▶ **Entries taken from a collection**:

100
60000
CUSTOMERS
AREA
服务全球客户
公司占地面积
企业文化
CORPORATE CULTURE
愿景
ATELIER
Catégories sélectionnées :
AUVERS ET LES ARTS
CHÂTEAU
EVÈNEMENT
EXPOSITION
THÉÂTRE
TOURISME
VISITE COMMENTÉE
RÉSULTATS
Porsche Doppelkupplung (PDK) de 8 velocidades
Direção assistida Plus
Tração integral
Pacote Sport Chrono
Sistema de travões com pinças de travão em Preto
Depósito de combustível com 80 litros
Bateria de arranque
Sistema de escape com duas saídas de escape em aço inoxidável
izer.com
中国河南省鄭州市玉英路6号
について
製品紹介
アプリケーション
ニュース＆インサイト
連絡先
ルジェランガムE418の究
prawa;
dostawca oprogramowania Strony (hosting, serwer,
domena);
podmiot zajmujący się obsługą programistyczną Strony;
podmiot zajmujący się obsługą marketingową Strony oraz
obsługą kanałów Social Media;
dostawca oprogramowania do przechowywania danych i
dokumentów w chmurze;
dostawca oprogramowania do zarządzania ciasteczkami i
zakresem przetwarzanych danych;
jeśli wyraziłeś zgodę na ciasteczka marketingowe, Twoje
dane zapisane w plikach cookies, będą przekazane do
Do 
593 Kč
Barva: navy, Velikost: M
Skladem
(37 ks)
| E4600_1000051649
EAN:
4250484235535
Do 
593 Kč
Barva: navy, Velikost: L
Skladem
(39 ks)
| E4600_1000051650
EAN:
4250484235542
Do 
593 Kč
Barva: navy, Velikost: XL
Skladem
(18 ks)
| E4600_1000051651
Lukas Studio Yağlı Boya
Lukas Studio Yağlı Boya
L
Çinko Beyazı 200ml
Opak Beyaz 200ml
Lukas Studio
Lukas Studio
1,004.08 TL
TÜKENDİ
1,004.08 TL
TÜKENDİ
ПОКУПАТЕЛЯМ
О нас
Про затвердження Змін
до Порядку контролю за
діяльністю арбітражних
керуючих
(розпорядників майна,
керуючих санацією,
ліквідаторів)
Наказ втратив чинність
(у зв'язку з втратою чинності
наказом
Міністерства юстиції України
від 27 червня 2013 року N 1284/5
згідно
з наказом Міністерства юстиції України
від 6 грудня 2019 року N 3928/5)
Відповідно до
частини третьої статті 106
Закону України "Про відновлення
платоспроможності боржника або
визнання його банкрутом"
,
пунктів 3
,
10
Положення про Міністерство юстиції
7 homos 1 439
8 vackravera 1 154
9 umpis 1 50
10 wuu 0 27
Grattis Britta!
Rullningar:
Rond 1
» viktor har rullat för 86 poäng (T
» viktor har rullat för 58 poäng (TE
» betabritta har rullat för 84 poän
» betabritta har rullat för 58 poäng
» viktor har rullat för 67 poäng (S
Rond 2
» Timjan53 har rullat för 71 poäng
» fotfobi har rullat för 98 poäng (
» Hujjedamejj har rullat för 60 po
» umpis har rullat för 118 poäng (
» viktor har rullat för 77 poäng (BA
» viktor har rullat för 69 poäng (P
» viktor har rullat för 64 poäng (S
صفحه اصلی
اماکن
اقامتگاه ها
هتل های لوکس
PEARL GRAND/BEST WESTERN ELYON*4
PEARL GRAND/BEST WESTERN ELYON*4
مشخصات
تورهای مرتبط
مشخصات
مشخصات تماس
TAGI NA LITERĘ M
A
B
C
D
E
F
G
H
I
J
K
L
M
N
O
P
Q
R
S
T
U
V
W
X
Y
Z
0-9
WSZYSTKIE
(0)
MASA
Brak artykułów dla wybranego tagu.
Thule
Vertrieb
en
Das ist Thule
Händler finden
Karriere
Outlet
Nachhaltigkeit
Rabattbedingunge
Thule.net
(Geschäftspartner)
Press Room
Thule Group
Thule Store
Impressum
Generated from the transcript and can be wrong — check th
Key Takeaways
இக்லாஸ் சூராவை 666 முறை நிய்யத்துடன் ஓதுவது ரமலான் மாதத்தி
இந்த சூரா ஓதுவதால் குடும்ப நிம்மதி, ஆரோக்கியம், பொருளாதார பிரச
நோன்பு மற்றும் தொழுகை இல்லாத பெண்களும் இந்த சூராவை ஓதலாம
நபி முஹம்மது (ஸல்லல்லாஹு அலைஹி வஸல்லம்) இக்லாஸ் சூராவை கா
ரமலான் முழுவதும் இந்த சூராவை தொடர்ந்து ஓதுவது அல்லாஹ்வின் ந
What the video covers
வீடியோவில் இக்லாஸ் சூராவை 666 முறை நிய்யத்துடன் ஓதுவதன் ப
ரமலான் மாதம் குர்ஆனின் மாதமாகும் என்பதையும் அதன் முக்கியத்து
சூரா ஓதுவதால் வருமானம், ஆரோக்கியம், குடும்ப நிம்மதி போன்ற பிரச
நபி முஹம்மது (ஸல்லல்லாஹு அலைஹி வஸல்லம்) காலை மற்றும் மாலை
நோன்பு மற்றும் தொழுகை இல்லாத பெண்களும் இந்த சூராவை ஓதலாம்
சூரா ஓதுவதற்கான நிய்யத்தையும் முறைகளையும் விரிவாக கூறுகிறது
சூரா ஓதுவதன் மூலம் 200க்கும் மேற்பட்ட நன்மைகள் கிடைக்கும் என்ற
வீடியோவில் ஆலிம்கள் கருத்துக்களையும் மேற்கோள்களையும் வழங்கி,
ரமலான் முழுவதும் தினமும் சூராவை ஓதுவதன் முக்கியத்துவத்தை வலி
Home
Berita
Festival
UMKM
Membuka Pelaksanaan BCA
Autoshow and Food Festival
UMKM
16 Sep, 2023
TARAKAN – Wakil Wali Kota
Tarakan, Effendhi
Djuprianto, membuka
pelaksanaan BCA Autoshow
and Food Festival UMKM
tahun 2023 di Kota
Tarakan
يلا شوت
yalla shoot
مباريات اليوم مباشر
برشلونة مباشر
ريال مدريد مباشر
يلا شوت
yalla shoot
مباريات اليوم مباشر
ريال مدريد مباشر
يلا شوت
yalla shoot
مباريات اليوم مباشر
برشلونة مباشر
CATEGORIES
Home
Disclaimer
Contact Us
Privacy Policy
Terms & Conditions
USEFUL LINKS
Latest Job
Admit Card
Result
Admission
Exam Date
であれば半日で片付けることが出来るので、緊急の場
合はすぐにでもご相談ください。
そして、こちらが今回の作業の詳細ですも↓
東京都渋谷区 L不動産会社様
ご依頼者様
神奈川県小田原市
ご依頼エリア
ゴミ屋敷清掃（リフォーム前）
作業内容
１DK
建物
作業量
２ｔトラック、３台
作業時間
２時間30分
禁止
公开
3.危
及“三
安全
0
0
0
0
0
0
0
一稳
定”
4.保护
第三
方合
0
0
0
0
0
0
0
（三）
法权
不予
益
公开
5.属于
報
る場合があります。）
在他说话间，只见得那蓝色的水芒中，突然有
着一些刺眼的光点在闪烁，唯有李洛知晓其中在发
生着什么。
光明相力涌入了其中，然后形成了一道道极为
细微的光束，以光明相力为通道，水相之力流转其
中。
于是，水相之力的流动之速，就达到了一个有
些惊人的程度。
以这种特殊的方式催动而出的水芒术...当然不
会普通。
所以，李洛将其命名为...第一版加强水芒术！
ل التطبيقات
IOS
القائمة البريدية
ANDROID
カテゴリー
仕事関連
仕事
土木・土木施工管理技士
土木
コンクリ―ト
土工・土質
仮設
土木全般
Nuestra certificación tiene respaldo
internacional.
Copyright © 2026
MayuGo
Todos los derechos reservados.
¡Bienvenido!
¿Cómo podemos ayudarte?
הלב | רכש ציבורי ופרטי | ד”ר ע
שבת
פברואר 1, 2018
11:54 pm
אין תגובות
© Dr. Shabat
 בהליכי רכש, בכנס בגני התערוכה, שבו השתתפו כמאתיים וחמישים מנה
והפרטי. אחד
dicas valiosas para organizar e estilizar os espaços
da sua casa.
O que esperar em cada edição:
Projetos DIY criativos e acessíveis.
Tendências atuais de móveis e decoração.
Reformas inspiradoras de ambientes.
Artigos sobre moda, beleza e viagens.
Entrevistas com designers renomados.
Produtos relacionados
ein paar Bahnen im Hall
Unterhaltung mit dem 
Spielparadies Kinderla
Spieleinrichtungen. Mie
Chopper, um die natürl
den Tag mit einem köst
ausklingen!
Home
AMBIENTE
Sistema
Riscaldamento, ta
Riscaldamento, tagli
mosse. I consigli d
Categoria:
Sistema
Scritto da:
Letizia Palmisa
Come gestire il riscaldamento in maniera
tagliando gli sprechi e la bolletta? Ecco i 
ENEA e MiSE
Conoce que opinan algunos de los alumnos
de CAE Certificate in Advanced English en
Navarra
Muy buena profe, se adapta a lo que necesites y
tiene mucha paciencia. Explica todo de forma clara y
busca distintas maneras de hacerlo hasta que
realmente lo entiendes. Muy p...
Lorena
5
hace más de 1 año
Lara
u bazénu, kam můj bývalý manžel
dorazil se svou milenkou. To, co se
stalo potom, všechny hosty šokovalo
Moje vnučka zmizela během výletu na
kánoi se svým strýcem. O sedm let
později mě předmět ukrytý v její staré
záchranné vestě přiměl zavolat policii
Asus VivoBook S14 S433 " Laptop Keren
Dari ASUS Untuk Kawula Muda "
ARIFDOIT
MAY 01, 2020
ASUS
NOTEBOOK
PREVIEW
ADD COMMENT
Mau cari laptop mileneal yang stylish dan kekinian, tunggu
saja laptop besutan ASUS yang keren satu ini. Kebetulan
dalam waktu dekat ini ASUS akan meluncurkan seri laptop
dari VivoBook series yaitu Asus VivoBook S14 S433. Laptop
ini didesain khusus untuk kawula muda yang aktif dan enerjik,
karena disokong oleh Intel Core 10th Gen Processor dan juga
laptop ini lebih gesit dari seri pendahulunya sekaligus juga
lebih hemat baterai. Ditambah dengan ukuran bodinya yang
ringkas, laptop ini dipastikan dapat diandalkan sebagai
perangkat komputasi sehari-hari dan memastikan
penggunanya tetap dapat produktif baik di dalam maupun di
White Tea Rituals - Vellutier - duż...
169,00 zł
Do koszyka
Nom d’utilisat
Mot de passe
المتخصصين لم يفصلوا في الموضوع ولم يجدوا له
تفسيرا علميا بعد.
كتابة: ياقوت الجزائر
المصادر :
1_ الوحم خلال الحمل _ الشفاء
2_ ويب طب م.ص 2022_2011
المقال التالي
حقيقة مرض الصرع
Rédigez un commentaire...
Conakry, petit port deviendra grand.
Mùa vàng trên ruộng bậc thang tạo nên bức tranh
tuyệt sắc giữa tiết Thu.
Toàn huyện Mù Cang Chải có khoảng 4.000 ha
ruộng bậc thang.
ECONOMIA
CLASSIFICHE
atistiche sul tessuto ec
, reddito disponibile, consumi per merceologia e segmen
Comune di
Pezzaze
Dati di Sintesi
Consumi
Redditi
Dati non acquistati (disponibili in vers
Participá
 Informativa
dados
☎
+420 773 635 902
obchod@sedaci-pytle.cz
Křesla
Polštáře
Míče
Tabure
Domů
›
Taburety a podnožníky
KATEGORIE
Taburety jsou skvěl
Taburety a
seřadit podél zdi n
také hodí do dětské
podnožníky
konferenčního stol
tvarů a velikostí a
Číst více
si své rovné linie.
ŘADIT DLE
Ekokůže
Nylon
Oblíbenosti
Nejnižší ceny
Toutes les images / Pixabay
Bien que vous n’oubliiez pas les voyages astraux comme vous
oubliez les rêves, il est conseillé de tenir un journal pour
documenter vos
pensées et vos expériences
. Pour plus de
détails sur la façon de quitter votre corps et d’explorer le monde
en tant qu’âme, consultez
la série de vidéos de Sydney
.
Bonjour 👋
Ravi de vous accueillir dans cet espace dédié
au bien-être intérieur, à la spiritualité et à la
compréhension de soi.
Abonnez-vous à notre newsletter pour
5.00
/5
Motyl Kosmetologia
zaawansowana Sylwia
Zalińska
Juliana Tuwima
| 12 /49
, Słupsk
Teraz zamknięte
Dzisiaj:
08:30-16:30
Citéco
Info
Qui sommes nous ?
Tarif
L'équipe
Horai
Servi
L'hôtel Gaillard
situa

▶ **What this task involves**: The word to find is "Sistema". Copy every line of the records that holds it.

▶ **Written answer**:
Sistema de travões com pinças de travão em Preto
Sistema de escape com duas saídas de escape em aço inoxidável
Sistema
Sistema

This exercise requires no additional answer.